Any chance you can get us a sample image, or a section of one? How
many different symbols are there, and how big is the grid? I guess
global means 360x180, but what's the image resolution? Is there also a
map outline background to confuse things? MIght be easier to attack
this with an image processing toolbox like imageJ...

Barry
#
Hi Tim, wow that looks it could be rather difficult to automate. It's
probably easiest just to visualize them in a map plot and then use
locator() to recreate the locations for each symbol. That would not be
too difficult, but there are a few options.

Is the data not also published in the atlas in tabular form?

If I had to do this myself I'd probably use an interactive GIS like
Manifold, but it certainly could be done in R fairly simply with some
manual handling.

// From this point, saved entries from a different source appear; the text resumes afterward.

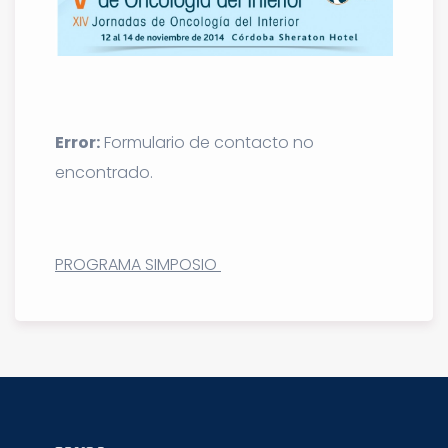
Error:
Formulario de contacto no
encontrado.
PROGRAMA SIMPOSIO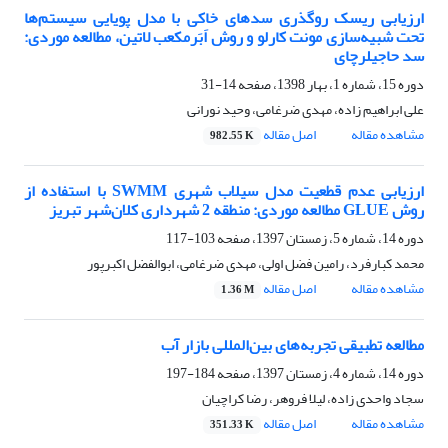
ارزیابی ریسک روگذری سدهای خاکی با مدل پویایی سیستم‌ها
تحت شبیه‌سازی مونت کارلو و روش اَبَرمکعب لاتین، مطالعه موردی:
سد حاجیلر‌چای
دوره 15، شماره 1، بهار 1398، صفحه
14-31
علی ابراهیم زاده، مهدی ضرغامی، وحید نورانی
مشاهده مقاله
اصل مقاله
982.55 K
ارزیابی عدم قطعیت مدل سیلاب شهری SWMM با استفاده از
روش GLUE مطالعه موردی: منطقه 2 شهرداری کلان‌شهر تبریز
دوره 14، شماره 5، زمستان 1397، صفحه
103-117
محمد کبارفرد، رامین فضل اولی، مهدی ضرغامی، ابوالفضل اکبرپور
مشاهده مقاله
اصل مقاله
1.36 M
مطالعه تطبیقی تجربه‌های بین‌المللی بازار آب
دوره 14، شماره 4، زمستان 1397، صفحه
184-197
سجاد واحدی زاده، لیلا فروهر، رضا کراچیان
مشاهده مقاله
اصل مقاله
351.33 K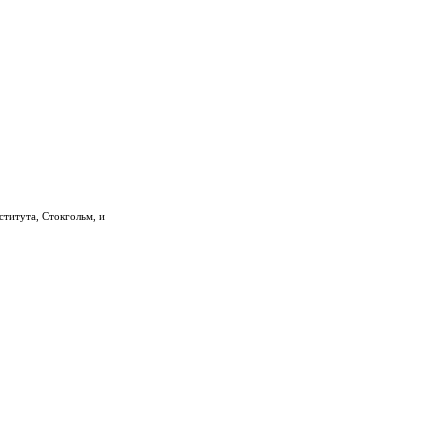
ститута, Стокгольм, и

The major problem is probably the overall accuracy
when you try to georegister the scans.

Cheers, Mike.
On Sat, Mar 19, 2011 at 11:28 AM, tsippel <tsippel at gmail.com> wrote:

  
    
#
I had another look and the georegistration should be pretty accurate
since there are so many grid lines.

I missed that the first time. If the images need significant warping
to get them regular again you could use control points with the GDAL
command line tools, which is probably easier than doing that in R. You
could still use R to generate the control points with locator though.
They might be good enough just with very simple registration though
(corner point and pixel scale).

Cheers, Mike.
On Sat, Mar 19, 2011 at 11:40 AM, Michael Sumner <mdsumner at gmail.com> wrote:

  
    
#
On Sat, Mar 19, 2011 at 12:44 AM, Michael Sumner <mdsumner at gmail.com> wrote:
There's at least two problems here to successful classification:

1. Finding the data grid - tricky because the warping of each image is
different. There's a lot of curvature and I think you'd need a lot of
control points. Alternatively you could look for things that looked
like + signs and infer the best grid from them, but that could be
hard.

 Might even be a patent on it: http://www.freepatentsonline.com/7479969.html

2. Detecting the feature. Also tricky. Some bits of the coastline will
look exactly like vertical bars. Where symbols partly clash with the
coastline they'll look different too.

Zooming right in on the image (1400% or so) shows each pen line to be
about four pixels, and either black or white (was it scanned in mono?)
so despeckling and thresholding might help shape detection. Scanning
in grayscale might be better.

I still think ImageJ might be a handy tool to start working on this. I
believe it has feature detection algorithms.

 Another idea would be to chop it up into the 10x10 grids and create a
job on Amazon's Mechanical Turk system, so real live human beings
would get paid for doing the classification.

 How many pages have you got? You might have to ask yourself if the
effort of coding something to do this would be more than the effort of
typing it all in manually.

 I guess we assume you've tried to find the original authors in order
for them to dig out the punch cards that this data was probably stored
on...

Barry